Shane Cooper | Don’t be under any illusions about your company’s AI readiness

AI For Business


Business leaders entered 2026 with a winning combination of confidence and caution, according to the latest Forbis Mathers Executive Barometer. 92% of executives surveyed had a positive outlook for their organization’s growth.

AI has emerged as the external trend most likely to impact businesses over the next 12 months, cited by 40% of respondents. At the same time, enterprise IT and technology transformation is ranked as the top strategic priority for the next three to five years by 39%.

Taken together, these findings tell a clear story of how AI has moved from the edge of corporate experimentation to the center of strategy. It is now a core board issue, along with growth, competitiveness and transformation.

Barometers clarify the broader picture as well. As leaders continue to invest in growth, they operate in an environment shaped by economic pressures, increased competition, regulatory demands, and persistent uncertainty.

The real challenge of governance begins with the combination of optimism and instability. While enthusiasm for AI is widespread, the readiness to properly leverage it is far less certain.

The barometer suggests this tension. For the first time, we independently measure confidence in AI readiness and report that 94% of executives believe their organization is ready for AI.

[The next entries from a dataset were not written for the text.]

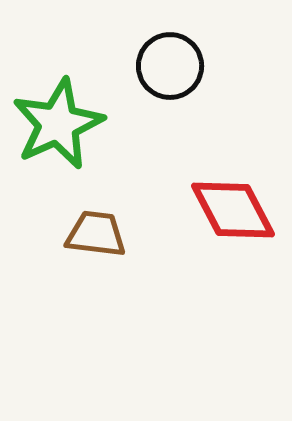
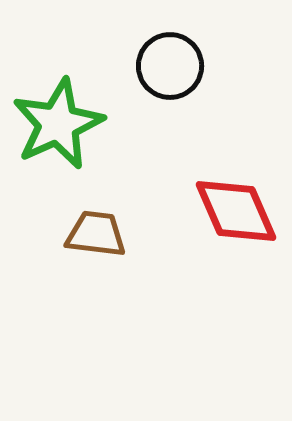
red diamond: moved 3 px right, 1 px down; rotated 4 degrees clockwise
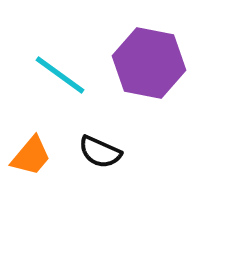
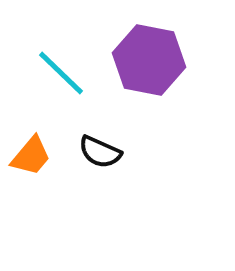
purple hexagon: moved 3 px up
cyan line: moved 1 px right, 2 px up; rotated 8 degrees clockwise
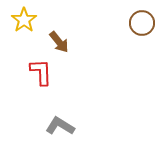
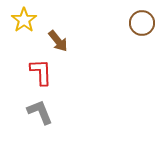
brown arrow: moved 1 px left, 1 px up
gray L-shape: moved 20 px left, 14 px up; rotated 36 degrees clockwise
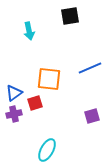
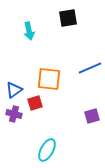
black square: moved 2 px left, 2 px down
blue triangle: moved 3 px up
purple cross: rotated 28 degrees clockwise
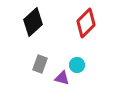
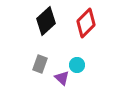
black diamond: moved 13 px right, 1 px up
purple triangle: rotated 28 degrees clockwise
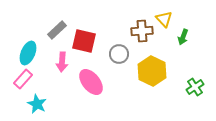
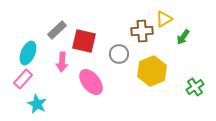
yellow triangle: rotated 42 degrees clockwise
green arrow: rotated 14 degrees clockwise
yellow hexagon: rotated 12 degrees clockwise
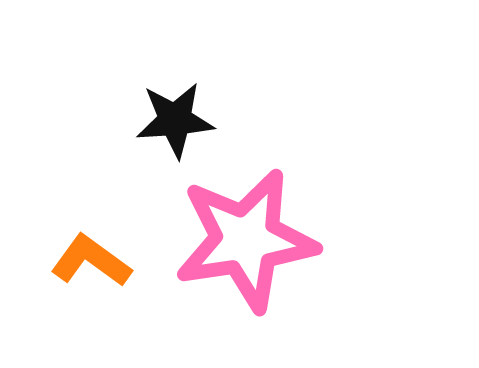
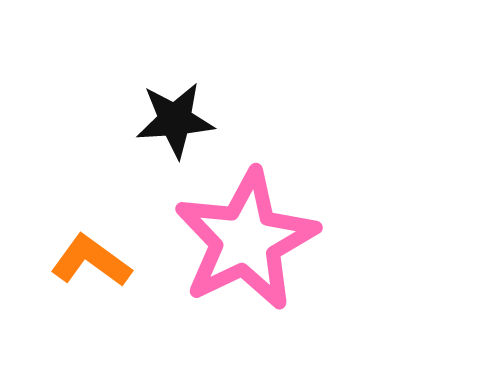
pink star: rotated 17 degrees counterclockwise
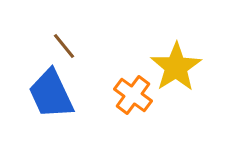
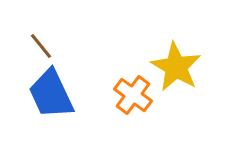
brown line: moved 23 px left
yellow star: rotated 9 degrees counterclockwise
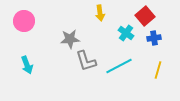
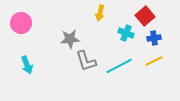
yellow arrow: rotated 21 degrees clockwise
pink circle: moved 3 px left, 2 px down
cyan cross: rotated 14 degrees counterclockwise
yellow line: moved 4 px left, 9 px up; rotated 48 degrees clockwise
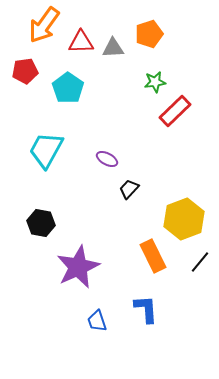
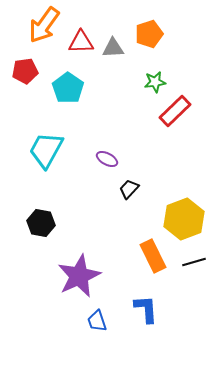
black line: moved 6 px left; rotated 35 degrees clockwise
purple star: moved 1 px right, 9 px down
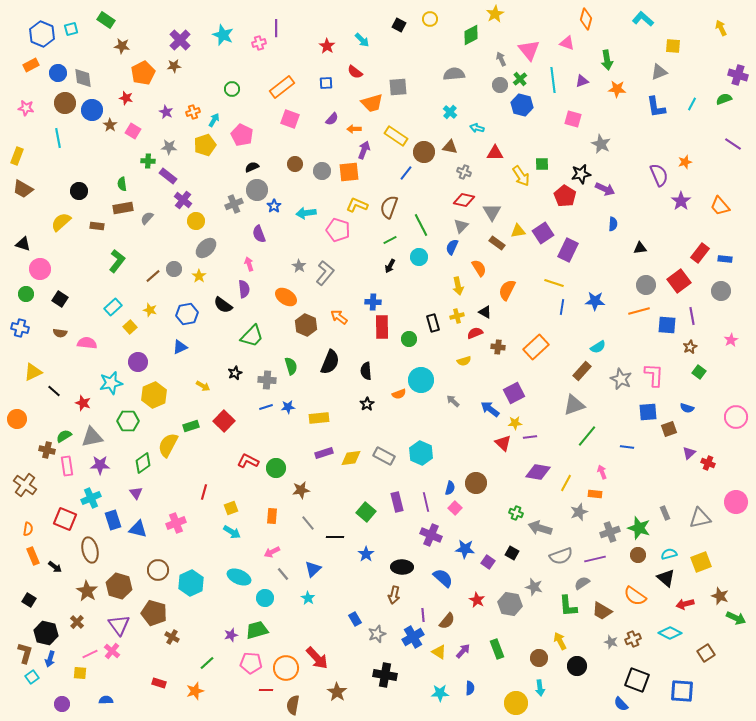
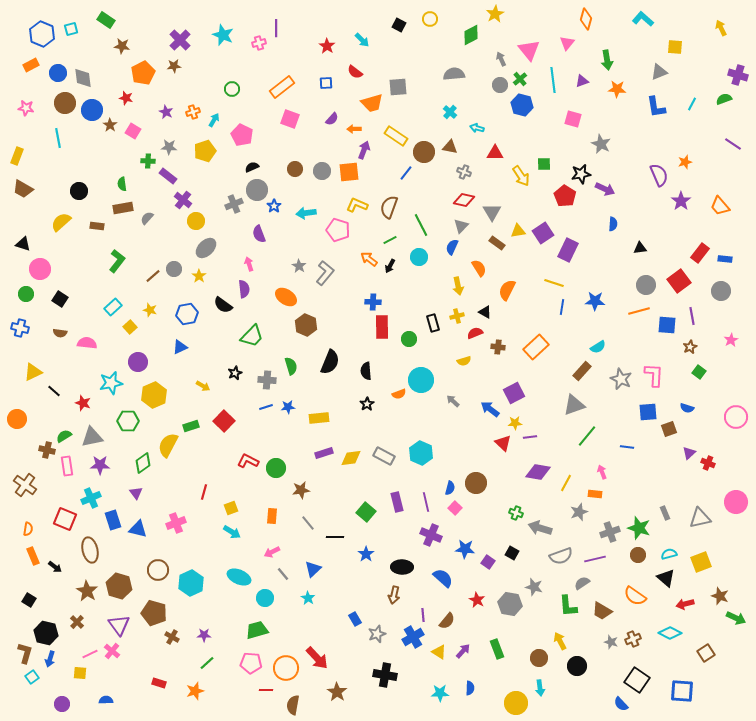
pink triangle at (567, 43): rotated 49 degrees clockwise
yellow square at (673, 46): moved 2 px right, 1 px down
yellow pentagon at (205, 145): moved 6 px down
brown circle at (295, 164): moved 5 px down
green square at (542, 164): moved 2 px right
orange arrow at (339, 317): moved 30 px right, 58 px up
purple star at (231, 635): moved 27 px left; rotated 16 degrees clockwise
black square at (637, 680): rotated 15 degrees clockwise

However, the report points to weak trust in talent-related issues and emphasizes the need for strategic intervention from leaders to use AI responsibly. It also highlights data security as a key investment area in the broader technology transition.

Given the factors involved, boards need to ask tougher questions than whether a company is adopting AI. The real question is whether organizations are ready to deploy AI safely, responsibly, and in a way that creates measurable business value.

To get a serious answer, you need more than just the emotions of management. Determining whether AI efforts scale or stagnate requires a structured understanding of readiness across operating conditions. These situations usually have little appeal. These include strategic clarity, data quality, infrastructure, governance, skills, adoption, security, and value measurement.

When leaders ignore these foundations, even well-funded AI programs can collapse into fragmented pilots, unclear accountability, and thin benefits.

If leaders ignore these foundations, even well-funded AI programs can collapse into fragmented pilots, unclear accountability, and thin returns. The corporate world remains incredibly inventive when it comes to disguising immaturity as momentum.

Companies may have access to cloud tools and AI platforms but may not yet be ready, so a robust AI readiness assessment that goes beyond technology is necessary to reach informed conclusions.

You may lack a board-approved roadmap, clear executive sponsorship, reliable and accessible data, managing explainability and bias, the right mix of talent, an organization’s willingness to adopt new ways of working, or a disciplined way to track business value.

A robust AI readiness assessment framework helps surface these gaps through weighted scoring, multidimensional assessments, and benchmark-oriented design, providing advanced metrics and insights for chief information officers and technology leaders, customized insights for executives and non-technical leaders, and frontier assessments for AI centers of excellence and innovation teams.

These step-by-step insights are important because AI readiness varies depending on who is in the room.

Boards need visibility into strategic alignment, sponsorship, governance, risk, and value. Technology leaders need evidence on architecture, machine learning operations, data lineage, scalability, and deployment discipline. Innovation teams need to understand whether they can support more advanced capabilities without the control mechanisms breaking down under pressure.

A useful preparation tool must speak to all these realities without degrading into consultant wallpaper.

This is the level that disciplinary commissions should demand in 2026, as AI has become too important to business to manage as an informal innovation stream. This should be treated as a function of the company that impacts growth, risk, operating model design, and capital allocation.

The barometer highlights the timing and need for such detailed assessments. The overall investment index rose to 69%, the highest since 2022, as leaders increased investment across core business areas.

The report also states that the adoption of AI is considered the biggest opportunity among ongoing technology transformation efforts. It creates both opportunities and dangers. Organizations that assess their readiness early will be able to act more accurately.

For boards, the practical issue separating AI theater from AI execution is simple.

  • Do you have a board-backed AI roadmap that leads to clear business outcomes?
  • Are your highest priority use cases tied to measurable value?
  • Is our data good enough to support trustworthy AI? Can our infrastructure scale securely and cost-effectively?
  • Are our governance, compliance, and security controls commensurate with the risk?
  • Do you have the talent, training, and cultural readiness to incorporate AI into your operations?
  • Can we demonstrate value creation and not just a technical activity?

AI readiness assessments are commercially useful when providing internal diagnostics. This gives management a structured way to test whether their confidence is backed up by operational realities.

This combination has strategic value. Readiness assessments can help shape board discussions, inform transformation plans, support vendor evaluations, create benchmarks for future progress, and identify where advisory interventions can have the greatest impact.

In an environment where AI ambition is common but AI readiness is still uneven, boards that understand the difference can govern better, invest better, and take control faster. Boards that confuse confidence with preparedness may find out rather painfully that optimism is not their operating model.

  • Cooper is head of digital advisory at Forbis Mothers in South Africa.